Friday 1 February 2013

Shunt Arrived!

My 50A shunt has finally arrived from China! So I went out this evening to connect up the shunt to the batteries and the Arduino.

Arduino battery monitor connected up to shunt and batteries
Oddly, I couldn't get the current reading calibration right. There is a calibrate method in the INA219 library, and I passed in the various values for the shunt and voltage and the readings kept coming out too low. I connected my multimeter in ammeter mode in series with the shunt and found I was 2.3 times too low. So I've multiplied up in the code and putting various loads on the batteries it seems to keep in tally with the multimeter, so I've left it like that for now. Voltage readings were much better now than my last attempt.

The black wire you can just about see in the photo is powering the arduino via the barrel socket and voltage regulator. It is connected directly to the battery terminals. The voltage reading was still a bit low is is multiplied up in code by 1.0034 and now it tallies with my multimeter for the range of voltages we are interested in. Of course my voltmeter could be inaccurate anyway, but these readings now do feel right, and also tally with what the Stecca solar regulator thinks the voltage is (although that only has one decimal place, the change from 12.7 to 12.8 for example seems to happen the same on the Stecca and the Arduino now).

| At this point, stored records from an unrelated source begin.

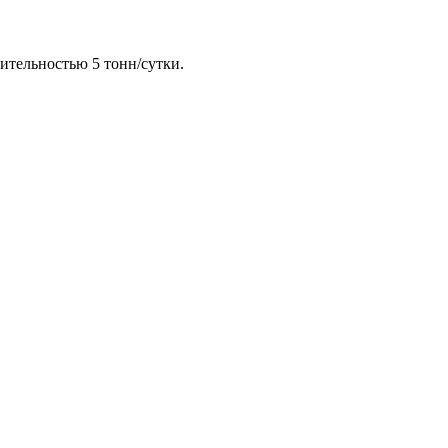
ительностью 5 тонн/сутки.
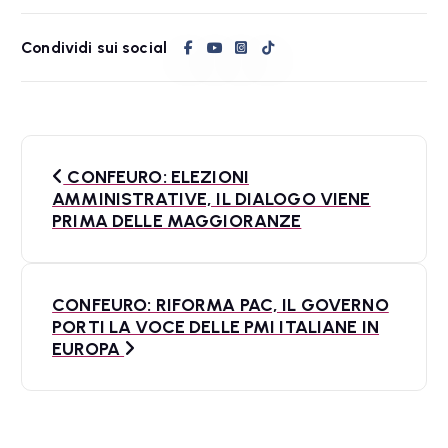
Condividi sui social
N
CONFEURO: ELEZIONI
a
AMMINISTRATIVE, IL DIALOGO VIENE
PRIMA DELLE MAGGIORANZE
v
i
CONFEURO: RIFORMA PAC, IL GOVERNO
g
PORTI LA VOCE DELLE PMI ITALIANE IN
a
EUROPA
z
i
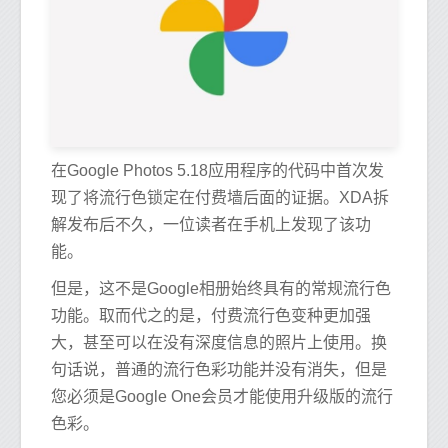
在Google Photos 5.18应用程序的代码中首次发
现了将流行色锁定在付费墙后面的证据。XDA拆
解发布后不久，一位读者在手机上发现了该功
能。
但是，这不是Google相册始终具有的常规流行色
功能。取而代之的是，付费流行色变种更加强
大，甚至可以在没有深度信息的照片上使用。换
句话说，普通的流行色彩功能并没有消失，但是
您必须是Google One会员才能使用升级版的流行
色彩。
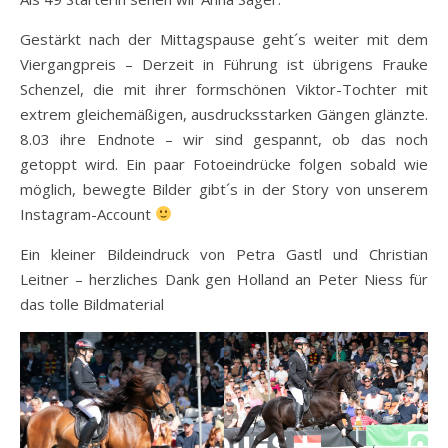
Gestärkt nach der Mittagspause geht´s weiter mit dem
Viergangpreis – Derzeit in Führung ist übrigens Frauke
Schenzel, die mit ihrer formschönen Viktor-Tochter mit
extrem gleichemäßigen, ausdrucksstarken Gängen glänzte.
8.03 ihre Endnote – wir sind gespannt, ob das noch
getoppt wird. Ein paar Fotoeindrücke folgen sobald wie
möglich, bewegte Bilder gibt´s in der Story von unserem
Instagram-Account
Ein kleiner Bildeindruck von Petra Gastl und Christian
Leitner – herzliches Dank gen Holland an Peter Niess für
das tolle Bildmaterial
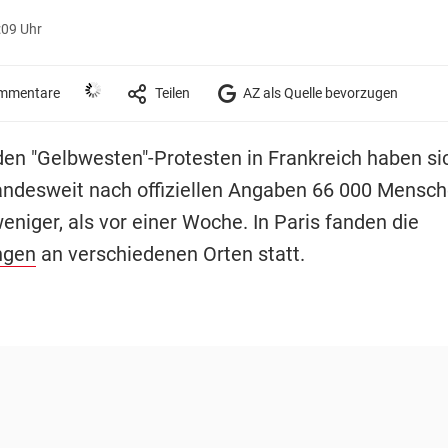
:09 Uhr
mmentare
Teilen
AZ als Quelle bevorzugen
 den "Gelbwesten"-Protesten in Frankreich haben s
ndesweit nach offiziellen Angaben 66 000 Mensche
weniger, als vor einer Woche. In Paris fanden die
ngen
an verschiedenen Orten statt.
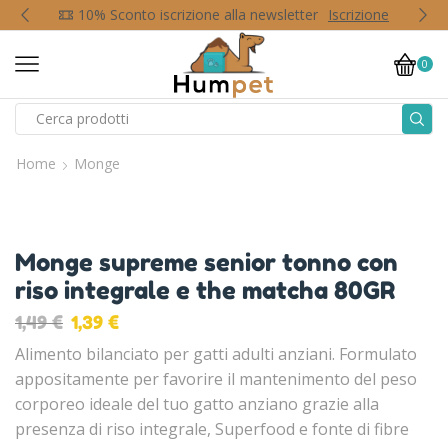
p
10% Sconto iscrizione alla newsletter
Iscrizione
0
Home
Monge
Monge supreme senior tonno con
riso integrale e the matcha 80GR
1,49
€
1,39
€
Alimento bilanciato per gatti adulti anziani. Formulato
appositamente per favorire il mantenimento del peso
corporeo ideale del tuo gatto anziano grazie alla
presenza di riso integrale, Superfood e fonte di fibre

There are 3 batteries in the bank, but I've disconnected two of them via the quick-disconnects I have on the negative terminals, so I'm just measuring one individual battery.

Interestingly I appear to have a small 0.05A parasitic load on the batteries from somewhere. I'm guessing it might be the Sterling B2B or the Webasto Thermotop in sleep mode. Everything else goes via my main control switch panel and is switched off. And no, it is not the Arduino itself, I've already discounted that from the figure ;)

So I have left it logging again overnight. I've left two halogen spots on (about 3.5A in total) and the fridge on (about 3A on 50% duty cycle). So this should discharge a single battery a reasonable amount. I should be able to go out tomorrow morning and switch the loads off... will leave it some time to stabilise and then pull the SD card out and we can look at the results now we have current and more accurate voltage readings.

I probably should have disconnected the solar panel too... as that will probably start charging when the sun comes out in the morning.... well will be interested to see if we can see its effect on the graph. It is meant to be a sunny day tomorrow.